Written on: 28/01/2003 by Chris.
Skiing down from the top of the mountain in Zermatt early this January, it was minus 15 'C with some wind. No fogging at all, even when stationary!
Yellow verging on grey tint meant that eyes soon got used to them and colouration did not ruin views.
Clear skies, direct sun. No eye strain, even when coming over a brow of a hill on a lift and finding myself facing the sun.
My girlfriend reported similar findings, although when I tried I found that the extreme colouration was more difficult to get used to and I would imagine that distinguishing yellow snow to avoid sitting on it would be more difficult. :-) Not quite so good in heading directly towards the sun but not so much as to be annoying.
When it was very occaisionally overcast, neither of us had any difficulty distinguishing bumps and ruts and changes in snow conditions. Indeed, we both used goggles on a late ski down to resort level, in near-dark at about 17:30 (it is a north facing resort).
It was also very easy to distinguish changes in snow conditions from packed snow to ice, no doubt thanks to the polarising lens.
Did not find any weakness in the product.
Check the size suits your face, and that it will cover your balaclava. Porting of air is not present on these models, however, I didn't encounter any problems (although occasional misting on the outside if I breathed too hard into my jacket, that can't be helped by any treatment though :-)
Consistency and availability, the product range appears undefined and the carerra web site doesn't help with limited descriptions (verging on inaccurate, polar vs photochromatic in particular seems doesn't seem to match what I found in the shops).
I had Polarising yellow ultrasight Carrera goggles with black frames, my girlfriend had Polarising light yellow ultrasight with liquid frames. Yellow ultrasight is almost grey, need to look very hard to see yellow tint. Light yellow is coloured like those old driving glasses.
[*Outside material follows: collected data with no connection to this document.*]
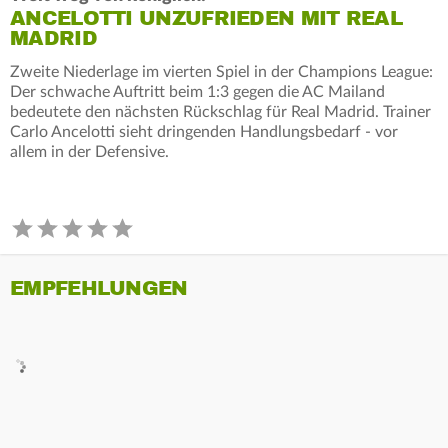
ANCELOTTI UNZUFRIEDEN MIT REAL
MADRID
Zweite Niederlage im vierten Spiel in der Champions League:
Der schwache Auftritt beim 1:3 gegen die AC Mailand
bedeutete den nächsten Rückschlag für Real Madrid. Trainer
Carlo Ancelotti sieht dringenden Handlungsbedarf - vor
allem in der Defensive.
EMPFEHLUNGEN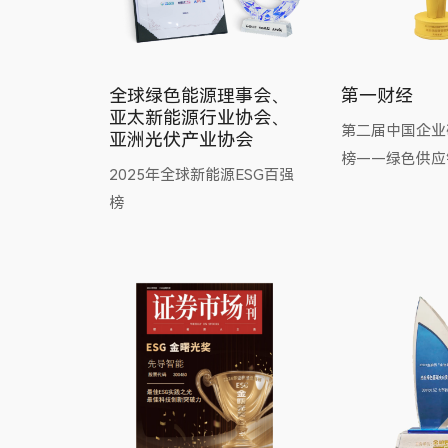
全球绿色能源理事会、
第一财经
亚太新能源行业协会、
第二届中国企业
亚洲光伏产业协会
榜——绿色供应
2025年全球新能源ESG百强
榜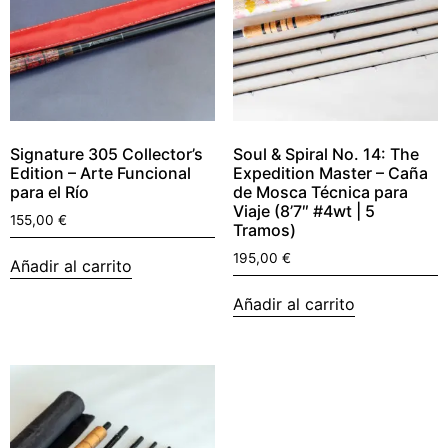
Signature 305 Collector’s
Soul & Spiral No. 14: The
Edition – Arte Funcional
Expedition Master – Caña
para el Río
de Mosca Técnica para
Viaje (8’7″ #4wt | 5
155,00
€
Tramos)
195,00
€
Añadir al carrito
Añadir al carrito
Fantastic in poor light, great in bright light, ok in clear-skies.
Took sunglasses, never used them even though there was not a cloud in sight on most days.
Cheapest polarised lens I found, would need to spend a fortune to get a similar quality lens on say Oakley. Also, found the large, cover-your-face approach of all the other vendors a little unimaginative. The sun tan marks I had at the end of the holiday were not much worse than glasses.
Previously I had VERY OLD UVEX (10 years), double lens - grey. I can't believe I ever skied in them. Tried once in St Anton (Lech), it was snowing lightly and was complete white-out conditions; Couldn't see tracks left by previous skiers, small bumps were a surprise when they arrived.
It was my first run in the resort, I was mid-turn and had to bale-out because I didn't see the drop until the tips of my skis were about two foot away. Later, back in St Anton I found that moguls in a marked ski-route in a bowl between two peak were hilarious, couldn't see a three foot bump when they were one bump (about 1.5 metre) away.
Two mates in more modern goggles, one yellow the other pink, had similar problems.
Vowed that day that my next goggles would be polarised.
I would say that polarising filters are ESSENTIAL for goggles, as the kind of conditions when goggles become mandatory is the kind of conditions when perception of the surface ahead of you becomes critical.